Des mesures ont été prises si les termes de leur peine étaient violés. Un dispositif à énergie conduite est le matériel généralement utilisé dans un pistolet paralysant. Intégré au bracelet de cheville d'un prisonnier, il délivrait un choc électrique si le système de surveillance par IA déterminait qu'une violation des règles de détermination de la peine avait eu lieu. Les forces de l'ordre ont alors été alertées.
Le programme HomeGuard a été conçu suite à une proposition faite en 2018 par Dan Hunter du King's College de Londres et ses collègues. Ils ont calculé que même si les prisonniers étaient équipés de nouvelles technologies chaque année, l'auto-prison coûterait des dizaines de milliers de dollars de moins que la prison traditionnelle au cours de la peine d'une personne. Et le prix a encore baissé à mesure que la technologie devenait moins chère.
Initialement, selvfengsel a été testé à Bergen. Tous les prisonniers non reconnus coupables d'infractions passibles de la peine capitale (ou de crimes de gravité équivalente) ont été équipés d'une technologie d'auto-prison et renvoyés chez eux. Le projet a été un énorme succès financier, ce qui a contribué au message social : les prisons physiques étaient coûteuses, inhumaines, inefficaces et archaïques. Pour le reste du monde qui a suivi le procès, il est devenu évident que les prisons conventionnelles ne protégeaient pas suffisamment la société en raison de taux de récidive élevés.

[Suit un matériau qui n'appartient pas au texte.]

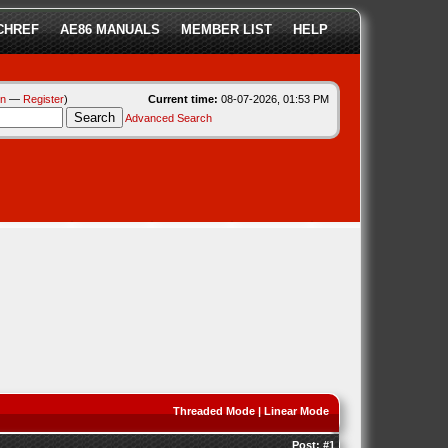
CHREF
AE86 MANUALS
MEMBER LIST
HELP
in
—
Register
)
Current time:
08-07-2026, 01:53 PM
Advanced Search
Threaded Mode
|
Linear Mode
Post:
#1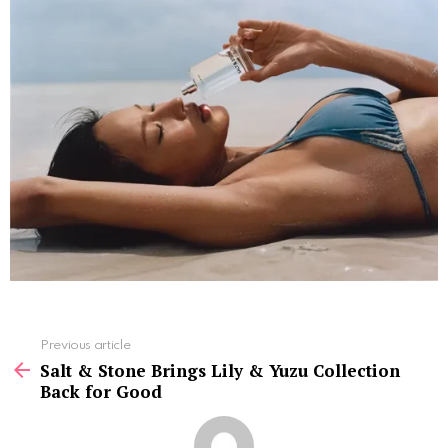
See
Previous article
more
Salt & Stone Brings Lily & Yuzu Collection
Back for Good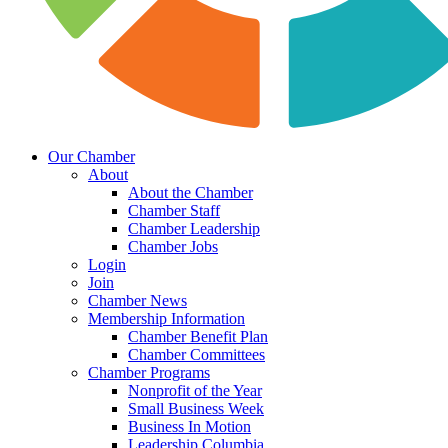
Our Chamber
About
About the Chamber
Chamber Staff
Chamber Leadership
Chamber Jobs
Login
Join
Chamber News
Membership Information
Chamber Benefit Plan
Chamber Committees
Chamber Programs
Nonprofit of the Year
Small Business Week
Business In Motion
Leadership Columbia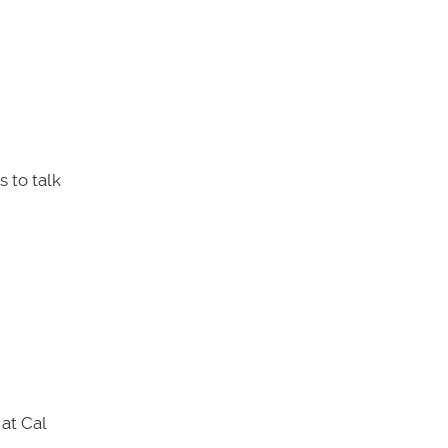
 to talk
at Cal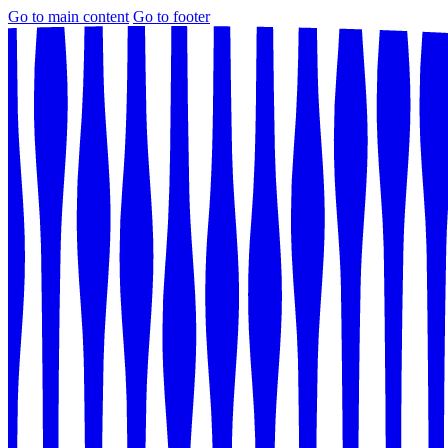
Go to main content
Go to footer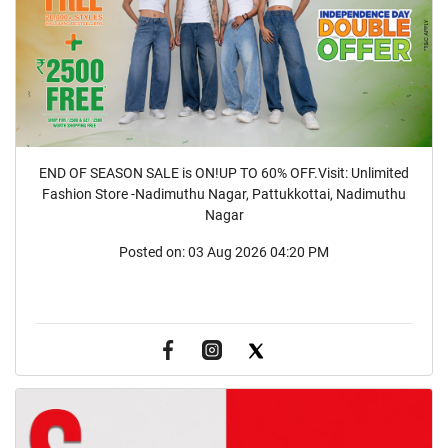
END OF SEASON SALE is ON!UP TO 60% OFF.Visit: Unlimited
Fashion Store -Nadimuthu Nagar, Pattukkottai, Nadimuthu
Nagar
Posted on:
03 Aug 2026 04:20 PM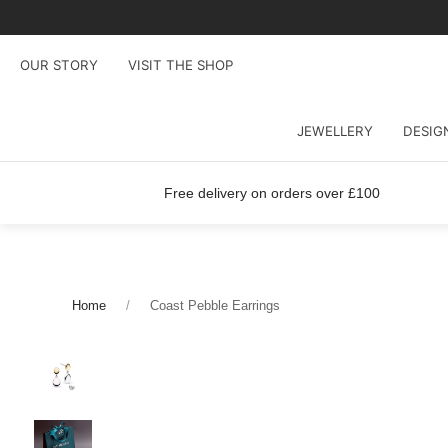
OUR STORY
VISIT THE SHOP
JEWELLERY
DESIG
Free delivery on orders over £100
Home
Coast Pebble Earrings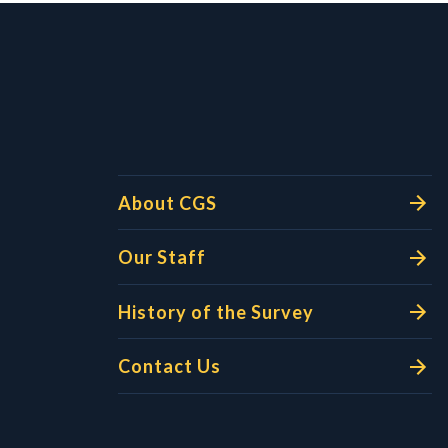
l Links
About CGS
Our Staff
History of the Survey
Contact Us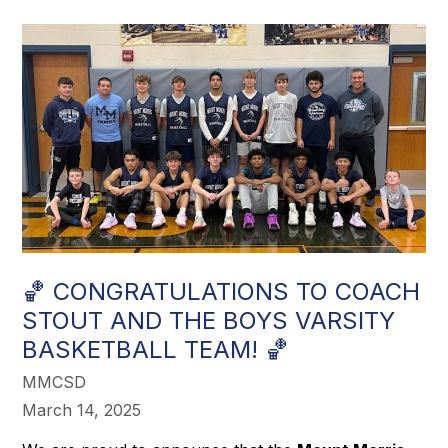
🏀 CONGRATULATIONS TO COACH
STOUT AND THE BOYS VARSITY
BASKETBALL TEAM! 🏀
MMCSD
March 14, 2025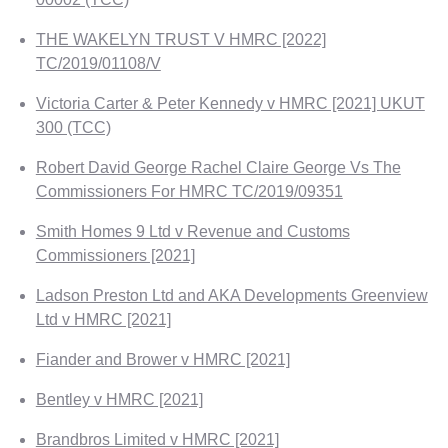
THE WAKELYN TRUST V HMRC [2022]
TC/2019/01108/V
Victoria Carter & Peter Kennedy v HMRC [2021] UKUT
300 (TCC)
Robert David George Rachel Claire George Vs The
Commissioners For HMRC TC/2019/09351
Smith Homes 9 Ltd v Revenue and Customs
Commissioners [2021]
Ladson Preston Ltd and AKA Developments Greenview
Ltd v HMRC [2021]
Fiander and Brower v HMRC [2021]
Bentley v HMRC [2021]
Brandbros Limited v HMRC [2021]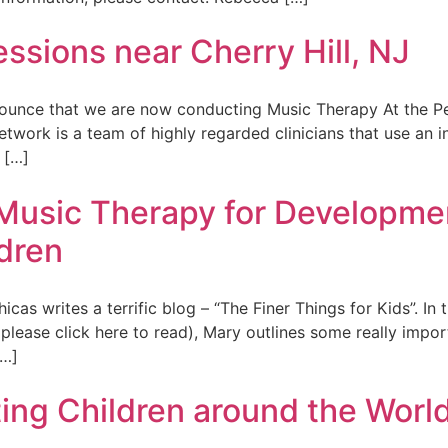
sions near Cherry Hill, NJ
unce that we are now conducting Music Therapy At the Ped
work is a team of highly regarded clinicians that use an in
 […]
 Music Therapy for Developme
dren
s writes a terrific blog – “The Finer Things for Kids”. In
y (please click here to read), Mary outlines some really imp
[…]
ing Children around the World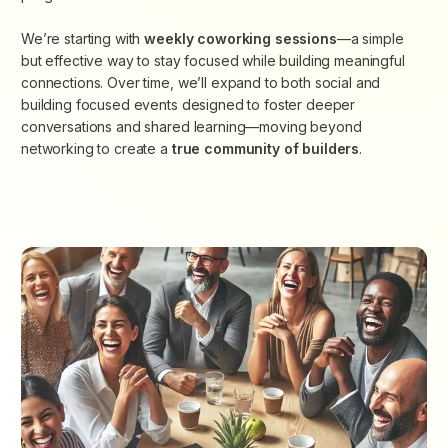
We’re starting with
weekly coworking sessions
—a simple
but effective way to stay focused while building meaningful
connections. Over time, we’ll expand to both social and
building focused events designed to foster deeper
conversations and shared learning—moving beyond
networking to create
a
true community of builders
.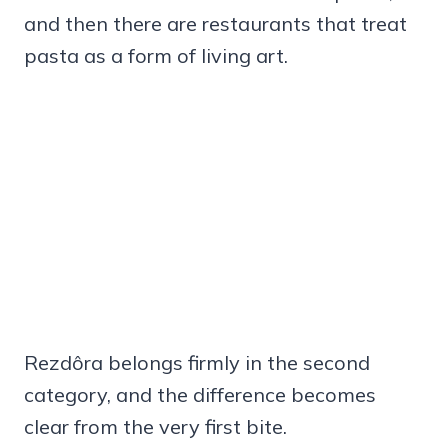
and then there are restaurants that treat
pasta as a form of living art.
Rezdôra belongs firmly in the second
category, and the difference becomes
clear from the very first bite.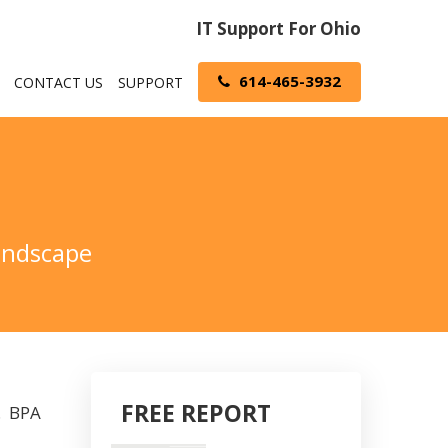
IT Support For Ohio
614-465-3932
CONTACT US
SUPPORT
Landscape
FREE REPORT
y. BPA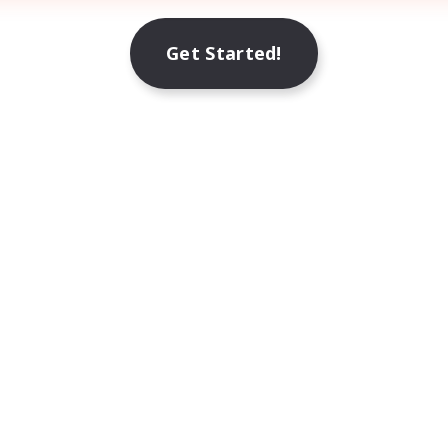
Get Started!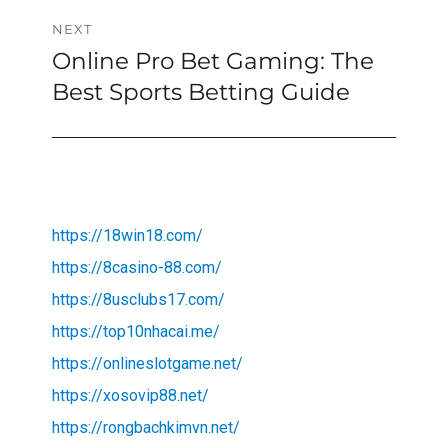
NEXT
Online Pro Bet Gaming: The
Next
post:
Best Sports Betting Guide
https://18win18.com/
https://8casino-88.com/
https://8usclubs17.com/
https://top10nhacai.me/
https://onlineslotgame.net/
https://xosovip88.net/
https://rongbachkimvn.net/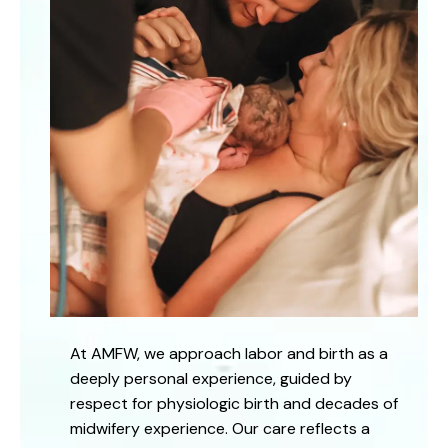
At AMFW, we approach labor and birth as a
deeply personal experience, guided by
respect for physiologic birth and decades of
midwifery experience. Our care reflects a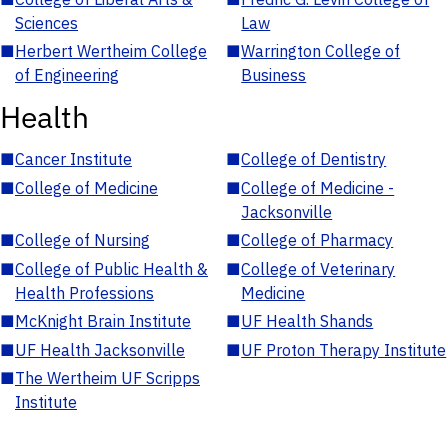
Sciences
Law
■
Herbert Wertheim College
■
Warrington College of
of Engineering
Business
Health
■
Cancer Institute
■
College of Dentistry
■
College of Medicine
■
College of Medicine -
Jacksonville
■
College of Nursing
■
College of Pharmacy
■
College of Public Health &
■
College of Veterinary
Health Professions
Medicine
■
McKnight Brain Institute
■
UF Health Shands
■
UF Health Jacksonville
■
UF Proton Therapy Institute
■
The Wertheim UF Scripps
Institute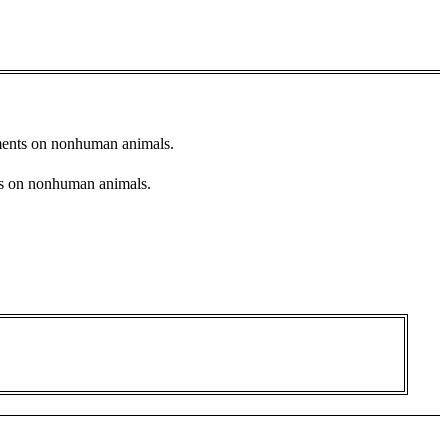
stments on nonhuman animals.
nts on nonhuman animals.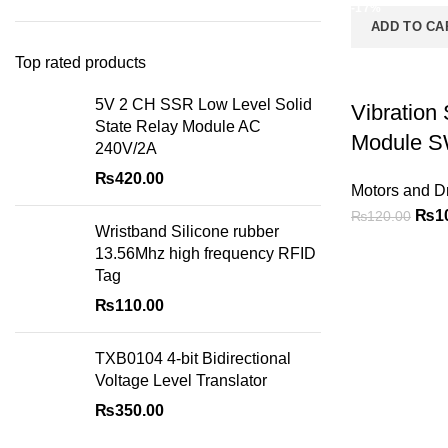
-17%
ADD TO CA
Top rated products
5V 2 CH SSR Low Level Solid
Vibration
State Relay Module AC
Module S
240V/2A
₨
420.00
Motors and Dr
₨
1
₨
120.00
Wristband Silicone rubber
13.56Mhz high frequency RFID
Tag
₨
110.00
TXB0104 4-bit Bidirectional
Voltage Level Translator
₨
350.00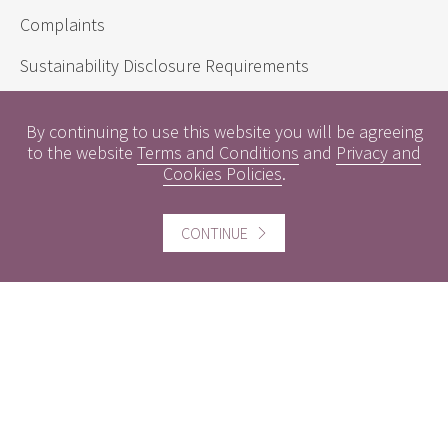
Complaints
Sustainability Disclosure Requirements
By continuing to use this website you will be agreeing
Useful information
to the website
Terms and Conditions
and
Privacy and
Cookies Policies
.
Conflicts of Interest
Engagement Policy
CONTINUE
Interest Rates
Contact us
Careers
Website information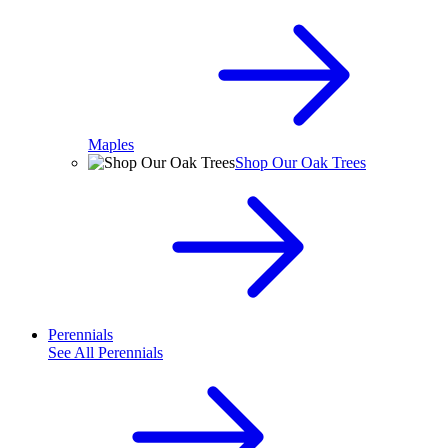
Maples
Shop Our Oak Trees
Perennials
See All
Perennials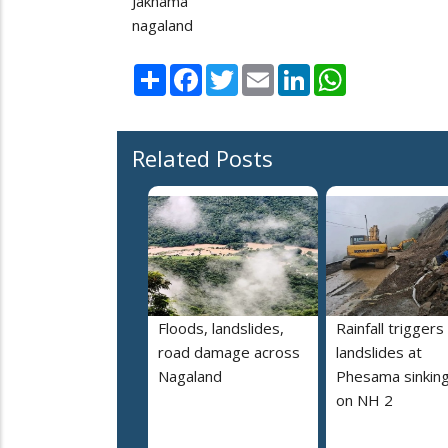
Jakhama
nagaland
Share
Facebook
Twitter
Email
LinkedIn
WhatsApp
Related Posts
Floods, landslides,
Rainfall triggers
road damage across
landslides at
Nagaland
Phesama sinking
on NH 2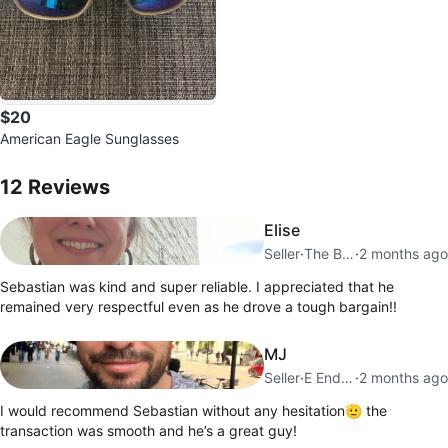
$20
American Eagle Sunglasses
12
Reviews by
Sebastian
12
Reviews
Elise
Seller
·
The Beaches
·
2 months ago
Sebastian was kind and super reliable. I appreciated that he
remained very respectful even as he drove a tough bargain!!
MJ
Seller
·
E End Danforth
·
2 months ago
I would recommend Sebastian without any hesitation🫡 the
transaction was smooth and he’s a great guy!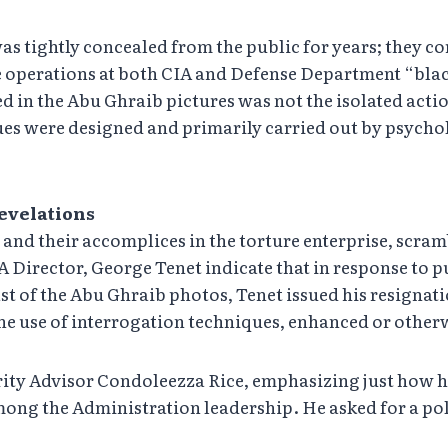
 was tightly concealed from the public for years; they 
re operations at both CIA and Defense Department “bla
 in the Abu Ghraib pictures was not the isolated actio
es were designed and primarily carried out by psycho
revelations
 and their accomplices in the torture enterprise, scram
 Director, George Tenet indicate that in response to 
of the Abu Ghraib photos, Tenet issued his resignation 
he use of interrogation techniques, enhanced or otherwi
ity Advisor Condoleezza Rice, emphasizing just how hi
ong the Administration leadership. He asked for a pol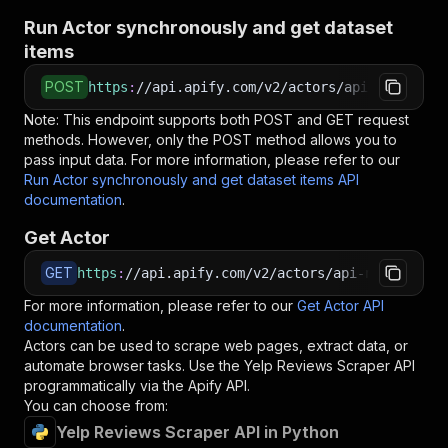
Run Actor synchronously and get dataset
items
POST
https
:
//api.apify.com/v2/actors/api-ninja~yel
Note: This endpoint supports both POST and GET request
methods. However, only the POST method allows you to
pass input data. For more information, please refer to our
Run Actor synchronously and get dataset items API
documentation
.
Get Actor
GET
https
:
//api.apify.com/v2/actors/api-ninja~yelp
For more information, please refer to our
Get Actor API
documentation
.
Actors can be used to scrape web pages, extract data, or
automate browser tasks. Use the
Yelp Reviews Scraper
API
programmatically via the Apify API.
You can choose from:
Yelp Reviews Scraper API in Python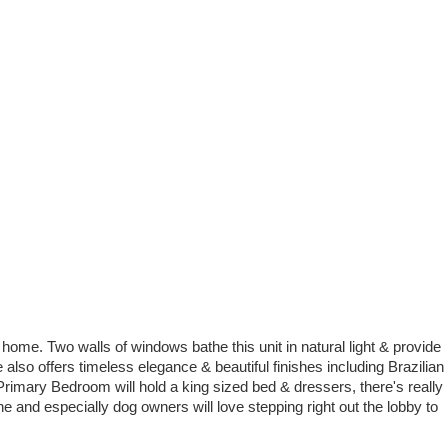
 home. Two walls of windows bathe this unit in natural light & provide
also offers timeless elegance & beautiful finishes including Brazilian
e Primary Bedroom will hold a king sized bed & dressers, there's really
e and especially dog owners will love stepping right out the lobby to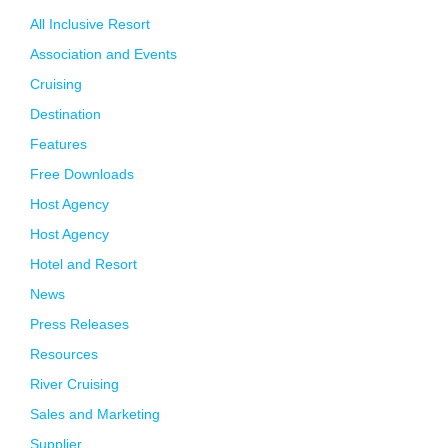
All Inclusive Resort
Association and Events
Cruising
Destination
Features
Free Downloads
Host Agency
Host Agency
Hotel and Resort
News
Press Releases
Resources
River Cruising
Sales and Marketing
Supplier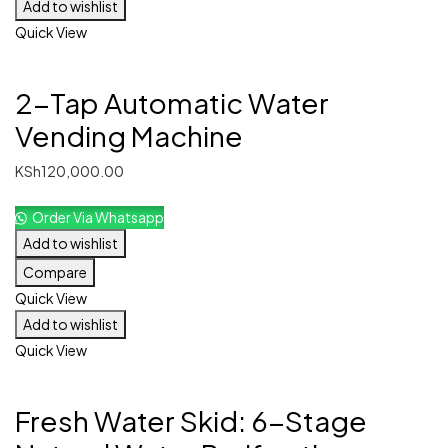
Add to wishlist
Quick View
2-Tap Automatic Water
Vending Machine
KSh
120,000.00
Order Via Whatsapp
Add to wishlist
Compare
Quick View
Add to wishlist
Quick View
Fresh Water Skid: 6-Stage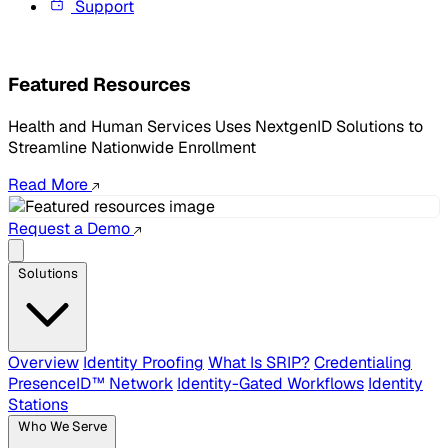
Support
Featured Resources
Health and Human Services Uses NextgenID Solutions to
Streamline Nationwide Enrollment
Read More
Request a Demo
Solutions
Overview
Identity Proofing
What Is SRIP?
Credentialing
PresenceID™ Network
Identity-Gated Workflows
Identity
Stations
Who We Serve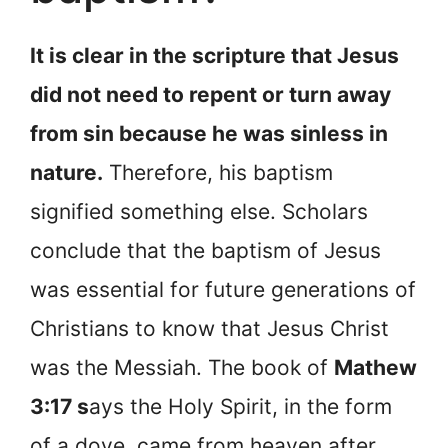
It is clear in the scripture that Jesus
did not need to repent or turn away
from sin because he was sinless in
nature.
Therefore, his baptism
signified something else. Scholars
conclude that the baptism of Jesus
was essential for future generations of
Christians to know that Jesus Christ
was the Messiah. The book of
Mathew
3:17 s
ays the Holy Spirit, in the form
of a dove, came from heaven after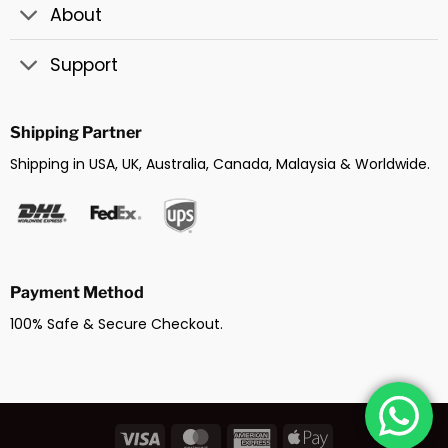
About
Support
Shipping Partner
Shipping in USA, UK, Australia, Canada, Malaysia & Worldwide.
Payment Method
100% Safe & Secure Checkout.
Visa
MasterCard
American
Apple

L'incarcération technologique était meilleure à tous égards, et selvfengsel bientôt répandu dans le reste de la Scandinavie. Des essais ont ensuite eu lieu dans toute l’Europe, mais également en Inde, au Mexique, au Brésil, en Australie et même aux États-Unis. En 2050, 95 pour cent des prisons de ces pays avaient fermé. Les économies ont été investies dans l’éducation et la santé. Les taux de criminalité ont chuté à la fois en raison des améliorations sociétales et parce que le stigmate d’être constamment surveillé était une puissante incitation à rester dans le droit chemin. Les parents disaient à leurs enfants : « n'enfreignez pas la loi ou vous irez en prison », et la menace était suffisante.
Rowan Hooper est l'éditeur du podcast du Issues.fr et l'auteur de Comment dépenser un billion de dollars : les 10 problèmes mondiaux que nous pouvons réellement résoudre. Suivez-le sur Bluesky @rowhoop.bsky.social. Dans Future Chronicles, il explore une histoire imaginaire d’inventions et de développements à venir.